Appellate Litigation Law Update E. King Poor, Thomas McDonell

It’s a common question at the beginning of an appeal: Having won in the trial court, when must a party cross-appeal? Recently, in Jennings v. Stephens, 135 S. Ct. 793 (2015), the United States Supreme Court observed that while the basic rule is familiar, “that familiarity and clarity do not go hand-in-hand.”

In Jennings, the court reached back to its precedent of some 90 years ago (United States v. American Ry. Express Co., 265 U.S. 425 (1924)(Brandeis. J.)) to repeat the familiar rule that a party may argue to affirm a judgment in its favor based on any grounds supported by the record, even if that may “involve an attack upon the reasoning of the lower court.” Only if the prevailing party seeks to enlarge its own rights or lessen those of the losing party, must it take a cross-appeal.

In the Jennings case, a Texas inmate won a federal habeas case overturning his death sentence. The state appealed and the inmate defended the appeal on two grounds that he had prevailed on in the trial court, as well as on a third ground on which he had lost. The court of appeals reversed on the two grounds that the trial court had relied on and also ruled that it did not have jurisdiction to decide the third ground because the inmate failed to take a cross-appeal as to that.

In a 6-3 decision, the Supreme Court reversed. The court reasoned that the inmate was not required to cross-appeal as to the third ground because that did not enlarge his rights or lessen the state’s rights under the judgment. Writing for the majority, Justice Scalia explained that the inmate sought the same relief under all three theories: a new sentencing hearing. “Whether prevailing on a single theory or all three, [the inmate] sought the same indivisible relief.”

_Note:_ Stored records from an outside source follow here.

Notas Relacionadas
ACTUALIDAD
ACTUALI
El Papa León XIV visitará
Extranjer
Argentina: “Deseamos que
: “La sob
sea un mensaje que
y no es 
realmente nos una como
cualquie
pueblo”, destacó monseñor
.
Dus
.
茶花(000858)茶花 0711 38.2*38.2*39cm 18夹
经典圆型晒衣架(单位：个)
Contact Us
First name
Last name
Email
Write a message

In reaching this conclusion, the court emphasized that a “prevailing party seeks to enforce not a district court’s reasoning, but its judgment.” It is only a judgment that defines the rights and liabilities of the parties, not the reasons given in an opinion. Because the inmate challenged only the reasoning of the lower court without seeking to enlarge his rights under the judgment or lessen the state’s, he was permitted to argue an alternative theory to affirm the judgment without taking a cross-appeal.

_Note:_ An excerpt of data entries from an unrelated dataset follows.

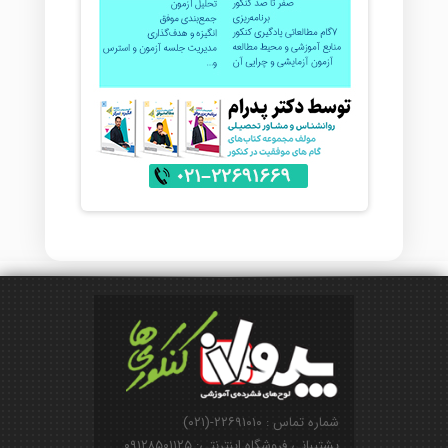
شماره تماس : ۲۲۶۹۱۰۱۰-(۰۲۱)
پشتیبانی فروشگاه اینترنتی: ۰۹۱۲۸۵۰۱۱۲۵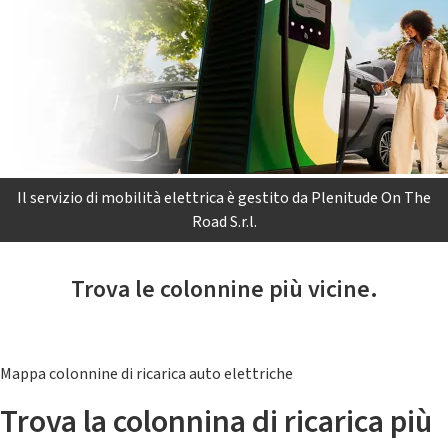
Il servizio di mobilità elettrica è gestito da Plenitude On The
Road S.r.l.
Trova le colonnine più vicine.
Mappa colonnine di ricarica auto elettriche
Trova la colonnina di ricarica più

The dissent argued that habeas cases arise in a “unique context” and the inmate’s raising of the third ground amounted to an additional constitutional argument that “would modify the prisoner’s rights flowing from that order.” The majority maintained that there was nothing particular about a habeas proceeding that would alter the basic rule for cross-appeals. Moreover, the court also pointed out that though relying on a different theory may alter any issue-preclusive effect in future proceedings, that should not be confused with the rights obtained under a judgment. Since the inmate did not seek to alter those rights, he was not required to cross-appeal.

In the wake of the Jennings decision, federal courts of appeal have already applied it beyond the habeas context to general civil litigation. See Zayed v. Associated Bank, N.A., __F.3d __, 2015 WL 855707, *8 (8th Cir. 2015) (bank that prevailed against investor claims could urge affirmance on grounds that trial court did not reach); cf. BNSF R. Co. C. Alstom Transp., Inc., 777 F.3d 785 (5th Cir. 2015) (having failed to cross-appeal, prevailing party could not seek full rather than partial vacating of arbitration award).

Practice Pointer: The Jennings decision reinforces that after a notice of appeal is filed, the prevailing party in the trial court must promptly assess whether any arguments it might present on appeal will simply be alternative reasons to affirm or will actually enlarge its rights or lessen those of the other side. If they are the later, then it must timely file a cross-appeal.

You may view the Jennings decision here. If you have any questions about the Jennings decision or related cross-appeal issues, please contact E. King Poor at (312) 715-5143 / [email protected], Thomas McDonell at (312) 715-2713 / [email protected], or your local Quarles & Brady attorney.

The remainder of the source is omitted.